◆ Dataset records
------------------------------

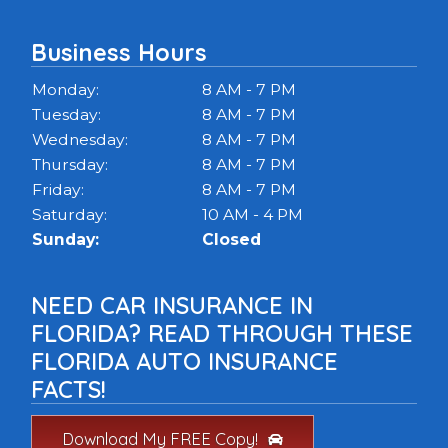
Business Hours
Monday:
8 AM - 7 PM
Tuesday:
8 AM - 7 PM
Wednesday:
8 AM - 7 PM
Thursday:
8 AM - 7 PM
Friday:
8 AM - 7 PM
Saturday:
10 AM - 4 PM
Sunday:
Closed
NEED CAR INSURANCE IN
FLORIDA? READ THROUGH THESE
FLORIDA AUTO INSURANCE
FACTS!
Download My FREE Copy!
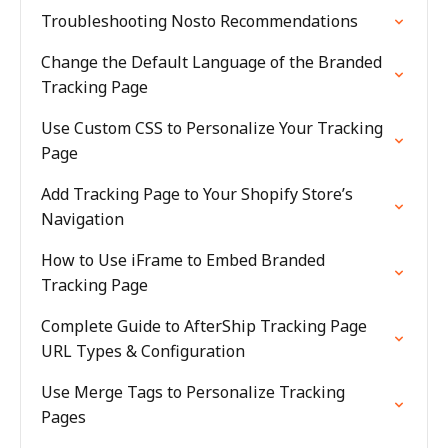
Troubleshooting Nosto Recommendations
Change the Default Language of the Branded
Tracking Page
Use Custom CSS to Personalize Your Tracking
Page
Add Tracking Page to Your Shopify Store’s
Navigation
How to Use iFrame to Embed Branded
Tracking Page
Complete Guide to AfterShip Tracking Page
URL Types & Configuration
Use Merge Tags to Personalize Tracking
Pages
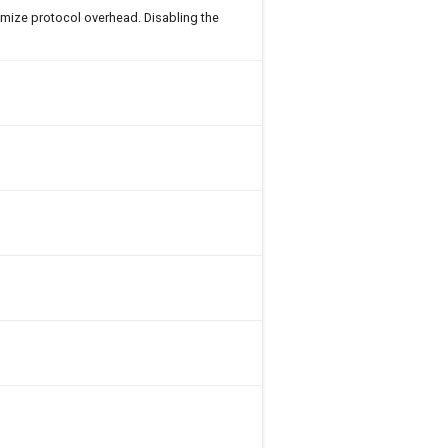
imize protocol overhead. Disabling the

------------------------------

◆ TO DO
Once the line containing "FLORIDA AUTO INSURANCE" is found in the records above, it and every line after it up to the last must be repeated exactly, without pictures.

◆ ANSWER SECTION
FLORIDA AUTO INSURANCE
FACTS!
Download My FREE Copy!
Troubleshooting Nosto Recommendations
Change the Default Language of the Branded
Tracking Page
Use Custom CSS to Personalize Your Tracking
Page
Add Tracking Page to Your Shopify Store’s
Navigation
How to Use iFrame to Embed Branded
Tracking Page
Complete Guide to AfterShip Tracking Page
URL Types & Configuration
Use Merge Tags to Personalize Tracking
Pages
imize protocol overhead. Disabling the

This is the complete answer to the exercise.